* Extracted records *
Segment Open

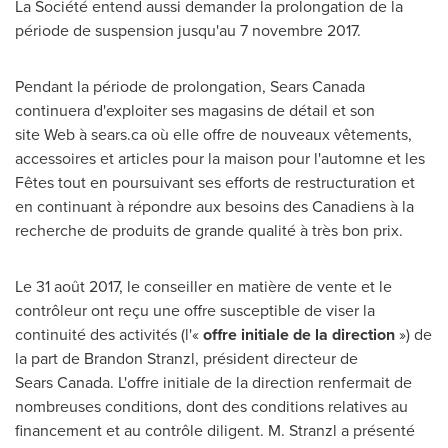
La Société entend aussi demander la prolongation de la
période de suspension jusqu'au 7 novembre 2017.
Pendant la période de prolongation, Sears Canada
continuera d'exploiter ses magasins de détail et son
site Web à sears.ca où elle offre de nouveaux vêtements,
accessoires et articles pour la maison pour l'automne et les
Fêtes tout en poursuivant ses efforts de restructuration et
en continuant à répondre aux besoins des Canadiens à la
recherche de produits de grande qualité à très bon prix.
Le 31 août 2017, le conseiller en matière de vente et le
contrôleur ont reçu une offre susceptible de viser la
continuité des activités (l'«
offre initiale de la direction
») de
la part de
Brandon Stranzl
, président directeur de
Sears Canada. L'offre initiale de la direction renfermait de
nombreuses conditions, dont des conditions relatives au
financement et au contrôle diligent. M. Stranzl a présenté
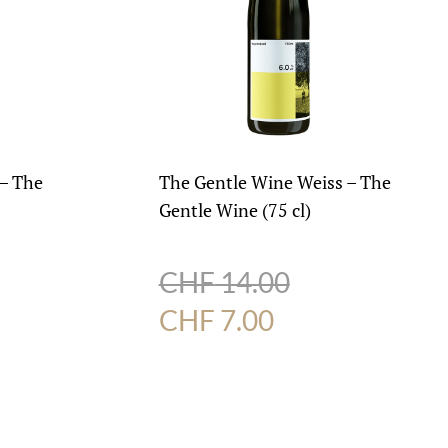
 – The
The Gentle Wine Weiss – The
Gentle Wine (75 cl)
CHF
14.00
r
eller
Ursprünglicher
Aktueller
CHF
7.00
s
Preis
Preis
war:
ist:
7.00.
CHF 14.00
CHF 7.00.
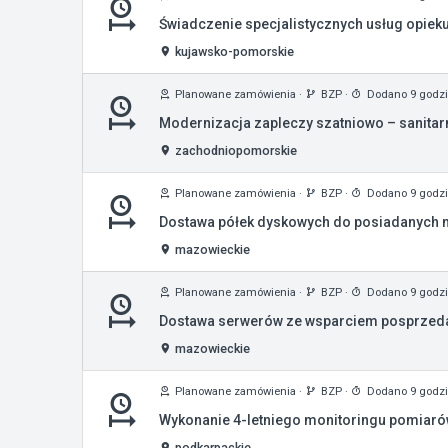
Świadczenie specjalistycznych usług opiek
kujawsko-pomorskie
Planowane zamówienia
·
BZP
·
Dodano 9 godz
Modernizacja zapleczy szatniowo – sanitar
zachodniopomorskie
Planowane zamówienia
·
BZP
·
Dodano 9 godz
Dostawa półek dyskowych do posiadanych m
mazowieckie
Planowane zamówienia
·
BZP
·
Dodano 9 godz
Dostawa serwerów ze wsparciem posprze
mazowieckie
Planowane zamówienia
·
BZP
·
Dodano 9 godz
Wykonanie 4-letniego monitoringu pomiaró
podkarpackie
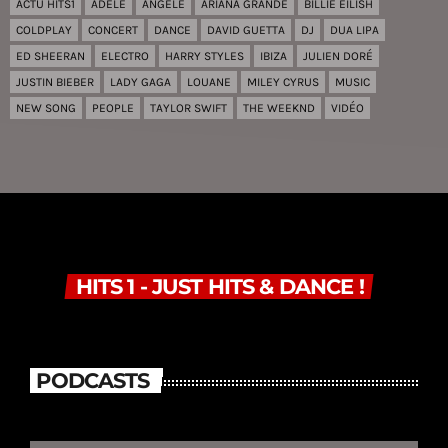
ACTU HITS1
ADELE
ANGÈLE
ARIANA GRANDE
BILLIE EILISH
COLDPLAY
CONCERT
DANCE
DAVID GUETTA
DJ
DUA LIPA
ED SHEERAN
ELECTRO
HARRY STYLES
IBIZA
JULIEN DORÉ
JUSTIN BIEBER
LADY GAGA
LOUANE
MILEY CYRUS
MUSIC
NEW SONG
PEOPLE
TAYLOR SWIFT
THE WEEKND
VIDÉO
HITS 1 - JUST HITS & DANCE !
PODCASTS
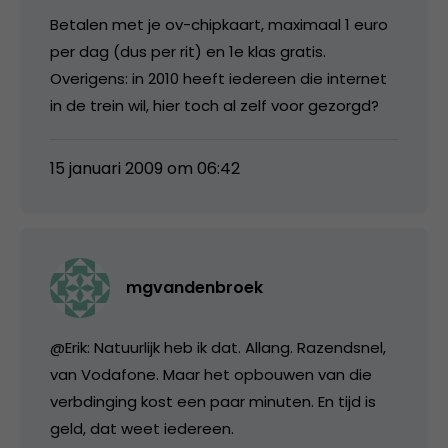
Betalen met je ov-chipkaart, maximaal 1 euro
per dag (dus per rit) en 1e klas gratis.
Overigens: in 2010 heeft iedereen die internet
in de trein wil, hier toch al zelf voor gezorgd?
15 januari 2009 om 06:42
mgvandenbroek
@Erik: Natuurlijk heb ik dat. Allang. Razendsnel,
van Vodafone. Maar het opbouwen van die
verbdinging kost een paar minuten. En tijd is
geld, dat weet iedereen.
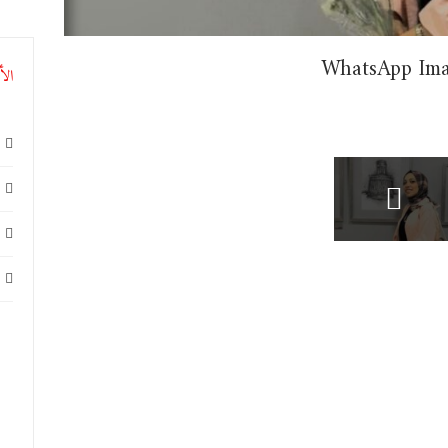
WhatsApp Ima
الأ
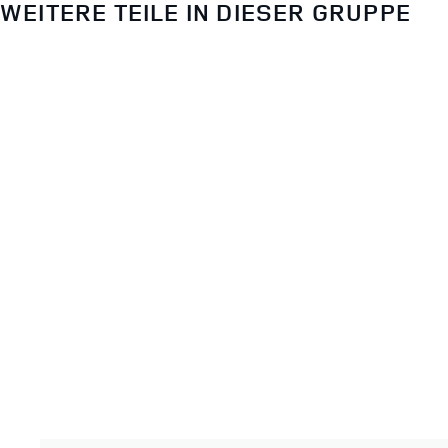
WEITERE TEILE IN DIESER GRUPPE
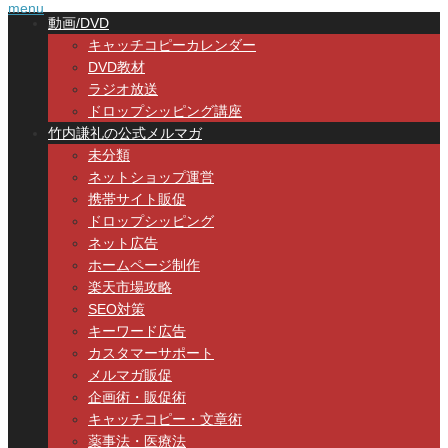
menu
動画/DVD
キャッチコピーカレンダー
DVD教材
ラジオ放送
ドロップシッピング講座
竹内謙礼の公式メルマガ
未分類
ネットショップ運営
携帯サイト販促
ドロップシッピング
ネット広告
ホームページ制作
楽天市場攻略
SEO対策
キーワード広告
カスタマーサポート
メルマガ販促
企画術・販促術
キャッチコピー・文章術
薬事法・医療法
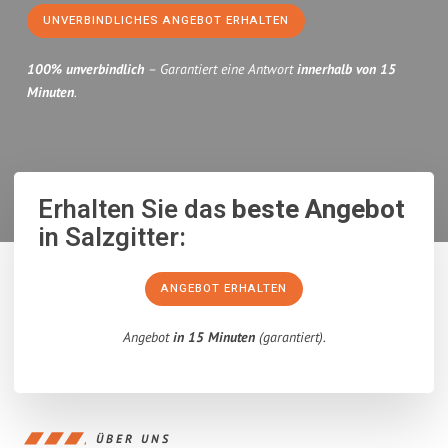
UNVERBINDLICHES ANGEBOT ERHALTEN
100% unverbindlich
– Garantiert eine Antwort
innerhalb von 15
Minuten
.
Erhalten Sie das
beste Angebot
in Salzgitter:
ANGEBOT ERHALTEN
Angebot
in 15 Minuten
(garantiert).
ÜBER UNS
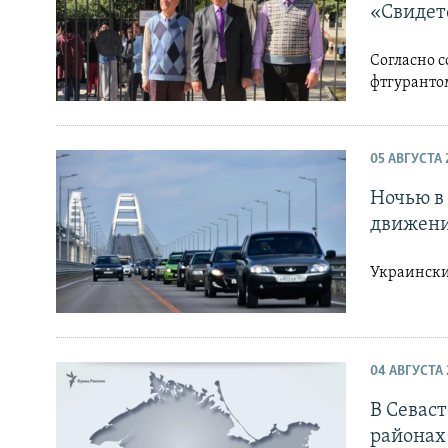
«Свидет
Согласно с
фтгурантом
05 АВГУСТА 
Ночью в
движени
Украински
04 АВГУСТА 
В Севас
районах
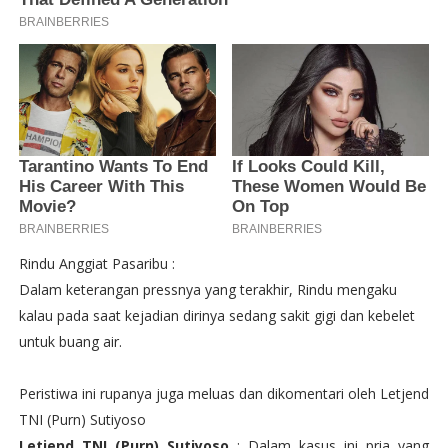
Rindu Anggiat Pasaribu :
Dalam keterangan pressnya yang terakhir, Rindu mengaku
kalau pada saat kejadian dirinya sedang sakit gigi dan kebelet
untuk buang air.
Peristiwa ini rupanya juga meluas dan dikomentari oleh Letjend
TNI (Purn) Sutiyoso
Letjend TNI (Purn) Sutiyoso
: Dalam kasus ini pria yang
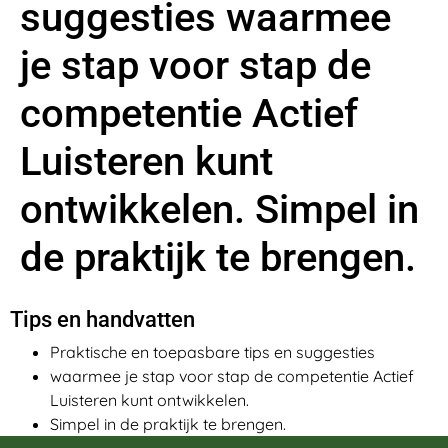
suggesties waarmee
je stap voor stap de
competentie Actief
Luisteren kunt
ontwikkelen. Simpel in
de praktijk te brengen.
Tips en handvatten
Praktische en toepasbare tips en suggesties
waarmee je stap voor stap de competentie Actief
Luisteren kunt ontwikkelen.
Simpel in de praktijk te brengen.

Segment Closed

* Work task *
Up to and including the line with "Le 31 août 2017, le", copy the data above from its first line. Skip pictures.

* Output for this exercise *
La Société entend aussi demander la prolongation de la
période de suspension jusqu'au 7 novembre 2017.
Pendant la période de prolongation, Sears Canada
continuera d'exploiter ses magasins de détail et son
site Web à sears.ca où elle offre de nouveaux vêtements,
accessoires et articles pour la maison pour l'automne et les
Fêtes tout en poursuivant ses efforts de restructuration et
en continuant à répondre aux besoins des Canadiens à la
recherche de produits de grande qualité à très bon prix.
Le 31 août 2017, le conseiller en matière de vente et le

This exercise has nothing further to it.